Aaron David Gordon (1856-1922)
A.D. Gordon was born in Ukraine and worked for the state of some wealthy relatives. When their lease ran out, Gordon decided to give his money to his wife and children and go to Eretz Israel. He was 47 and had not experience working the land, but he became a laborer in Zion, working with young people. He worked on early kibbutzim including Degania. His wife and children followed him to join him. He developed cancer, and went back to Ukraine in 1922 to die.
Gordon is my favorite theorist I've read so far! His ideas about embodiment and the land really appeal to me!
Quotes from Logic for the Future (1910)
"And when, O Man, you will return to Nature - on that day your eyes will open, you will gaze straight into the eyes of Nature, and in its mirror you will see your own image. You will know that you have returned to yourself, that when you hid from Nature, you hid from yourself. When you return you will see that from you, from your hands and from your feet, from your body and from your soul, heavy, hard, oppressive fragments will fall and you will begin to stand erect. You will understand that these were fragments of the shell into which you and shrunk int he bewilderment of your heart and out of which you had finally emerged. On that day you will know that your former life did not befit you, that you must renew all things: your food and your drink, your dress and your home, your manner of work and your mode of study - everything!"
I love this quote because it's how I feel when I hike, especially in Israel! That's how I felt after Taglit.
From People and Labor (1911)
"The Jewish people has been completely cut off from nature and imprisoned within city walls these two thousand year. We have become accustomed to every form of life, except to a life of labor - of labor done at our own behest and for its own sake... This kind of labor binds a people to its soil and to its national culture, which in turn is an outgrowth of the people's soil and the people's labor."
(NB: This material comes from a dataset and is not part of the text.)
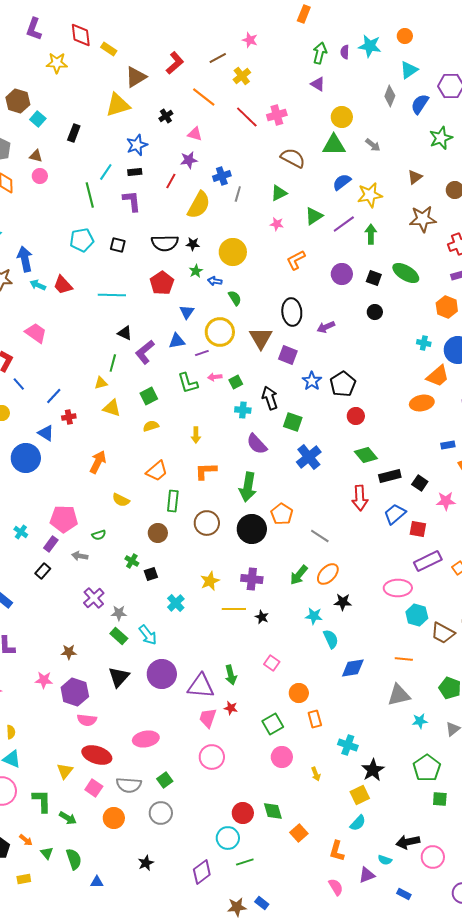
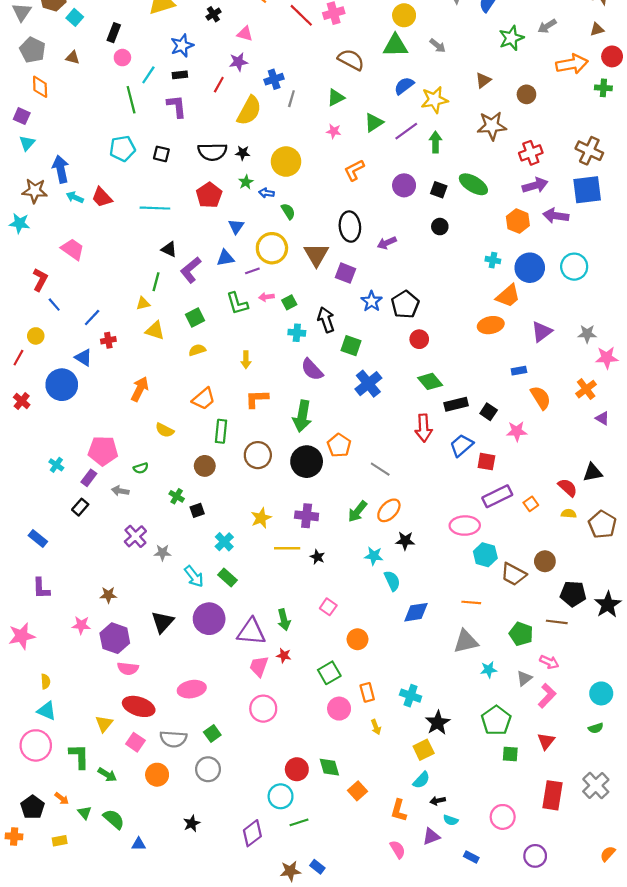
pink circle: (40, 176) -> (122, 58), moved
green rectangle: (119, 636) -> (227, 578), moved
orange rectangle: (315, 719) -> (367, 692), moved
black arrow: (408, 842) -> (438, 801), moved, size x0.6
green semicircle: (74, 859) -> (114, 819), turned -30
From Some Observations (1911)
"Galut (exile) is always Galut, in Palestine no less than in any other country. Whoever seeks national rebirth and a full life as a Jew must give up the life of the Galut."
From Our Tasks Ahead (1920)
"We are engaged in a creative endeavor the like of which is not to be found in the whole history of mankind: the rebirth and rehabilitation of a people that has been uprooted and scattered to the winds. It is a people half dead, and the effort to recreate it demands the exclusive concentration of the creator on his work."
From Yom Kippur (1921)
"As long as we were penned within ghetto walls, ragged, and cut off from the great life of the world, from man and from his broad and abundant life, we accepted what our ancestors had bequeathed to us. We believed in it and we gave our lives for it. When the walls of the ghetto fell, when we saw the world and all that is in it at close range, when we came to know man and his life, when we added cultural values from without to all this - we realized that the traditions of our ancestors were no longer in harmony with what was growing and developing in our own spirits."
"Is it sufficiently founded in logic and in the human spirit - that with the loss of the basis for the blind faith the basis for religion has also been destroyed?"
From Final Reflections (1921)
"Life itself must be a song!"
Ber Borochov (1881-1917)
Ber Borochov was born and raised in Ukraine. Because of anti-semitism, he chose not to go to university. He worked for the Social Democratic Party, but was fired for being a Zionist. He helped write the platform of the Russian Pale Zion (Works of Zion) group. He had to leave Russia because of problems with the police, so he toured Europe speaking for the group. He came to the US when WWI broke out, but returned to Kiev in 1917 where he died at 36.
Some quotes from "The National Question and the Class Struggle"
"The national struggle is waged not for the preservation of cultural values but for the control of material possessions, even though it is very often conducted under the banner of spiritual slogans."
He makes some similar claims to Syrkin, saying that basically Jews wouldn't need a country if they were allowed to live properly under a different nation.
BUT, once a people are oppressed, the form of a national need changes shape:
"When the freedom of his language is curtailed, the oppressed person becomes all the more attached thereto. In other words, the national question of an oppressed people is detached from its association with the material conditions of production. The cultural aspects assume an independent significance, and all the members of the nation becomes interested in national self-determination."
So while the need for self-governance may have begun on a material level, it escalates to a cultural one when a people feels oppressed.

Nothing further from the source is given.